As with Heng’s advice, Lau agreed that they could also attend training courses, conducted and recognised by established organisations in order to gain the necessary knowledge and sharpen their skill in certain areas.
Attending property launching, and visiting developer showrooms, besides obtaining more listings, newcomers would be able to learn from the way the salesperson presents. Frequently visit the property management office and get to know some owners, he added.
“As I recall back then, I was worried, but I readjusted my focus to do rental deals at the same time, brush up my skills, learn whatever was necessary, connect with the co-agent, build my network and develop a robust online presence,” Heng said.
“Property buyers are getting younger compared to a decade or two ago and they are one of the biggest markets that developers would like to capture. In view of that, the new developments are designed and packaged to suit their requirements,” Lau said.
These would come in the form of flexible living and bigger spaces, Heng pointed out.
“With remote work becoming more prevalent, buyers are looking for homes with dedicated home office spaces or flexible layouts that accommodate their changing needs,” she said.
There was also more of a preference for convenience and connectivity. Buyers seek homes near amenities such as grocery stores, schools, medical, and easy access.
“Most new age buyers will prefer the location of the project near amenities, such as MRT and LRT, besides their own convenience.

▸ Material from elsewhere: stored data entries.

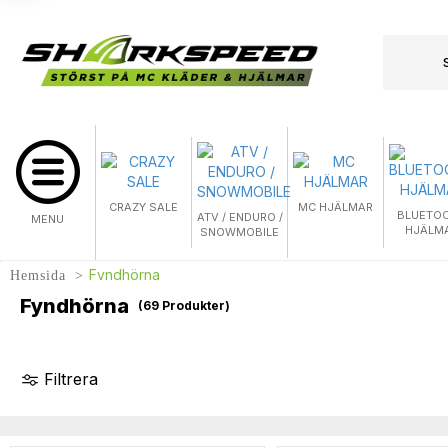
CRAZY SALE
MC HJÄLMAR
BLUETO
ATV / ENDURO /
MENU
HJÄLM
SNOWMOBILE
Fyndhörna
Hemsida
Fyndhörna
(
69
Produkter)
Filtrera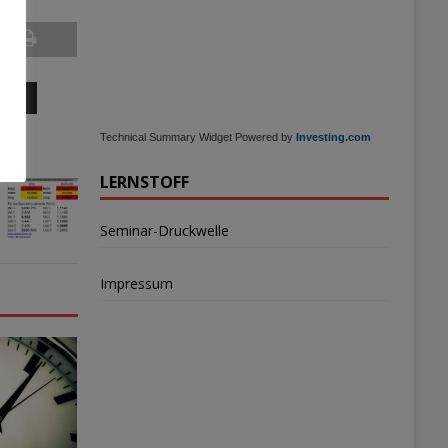
TEN
Technical Summary Widget Powered by
Investing.com
LERNSTOFF
Seminar-Druckwelle
Impressum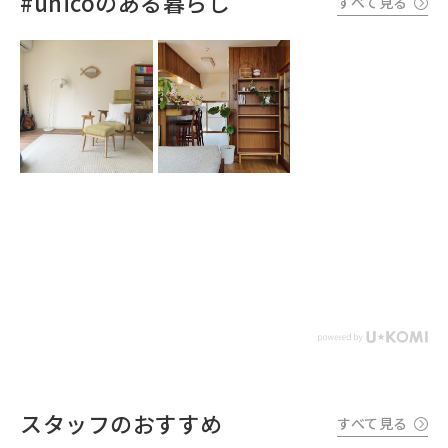
#unicoのある暮らし
すべて見る
スタッフのおすすめ
すべて見る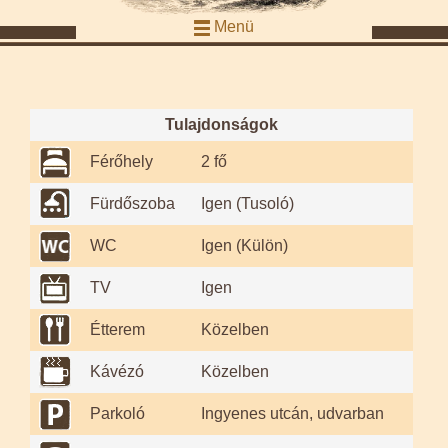
Menü
Tulajdonságok
Férőhely
2 fő
Fürdőszoba
Igen (Tusoló)
WC
Igen (Külön)
TV
Igen
Étterem
Közelben
Kávézó
Közelben
Parkoló
Ingyenes utcán, udvarban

For those who are buying for investment, that will make it easier to rent out, especially sub-letting of rooms,” Lau added.

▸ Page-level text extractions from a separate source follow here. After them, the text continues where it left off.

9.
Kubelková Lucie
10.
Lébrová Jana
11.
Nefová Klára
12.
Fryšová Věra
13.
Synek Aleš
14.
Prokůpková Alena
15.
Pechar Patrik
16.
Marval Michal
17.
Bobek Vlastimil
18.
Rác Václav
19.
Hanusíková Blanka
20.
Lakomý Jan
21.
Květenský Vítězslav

“Many homeowners nowadays like to add rooms to rent out by room instead of renting the whole unit to a single Tenant, they foresee that renting out room by room will get them a higher return on investment. Usually, a unit of three rooms will be increased to five to six rooms by turning the living hall and kitchen into room,” he pointed out.
However, Lau also noted that the concept of adding rooms had been banned for the properties in the Federal Territories. The Commissioner of Buildings (COB) department announced on DBKL’s official website on 5 August 2023 that adding rooms for subletting is illegal.
Additional buyer trends indicate that there is also an increased interest in sustainable and energy-efficient homes.
The REA journey
“Becoming a licensed real estate agent (REA) is encouraging. However, persistence is one of the important factors to determine an individual to be able to complete the whole process,” Lau said.
The whole process of becoming an REA would easily take five years or more.
This would include a two-year course to attain a diploma in estate agent conducted by an institution recognised by The Board of Valuers, Appraiser, Estate Agent & Property Manager (BOVAEP). Once completed, the candidate would be a Probationary Estate Agent (PEA) who must undertake two years of practical training under supervision.
After that, the candidate would be called for a professional interview.
“The intention of BOVAEP is to make sure REA will be able to conduct the business in a very professional way and be able to supervise their real estate negotiators to complete their duties,” Lau said.
“The professionalism of the property agent will let the public feel secure and confident on handing their property to them,” he added.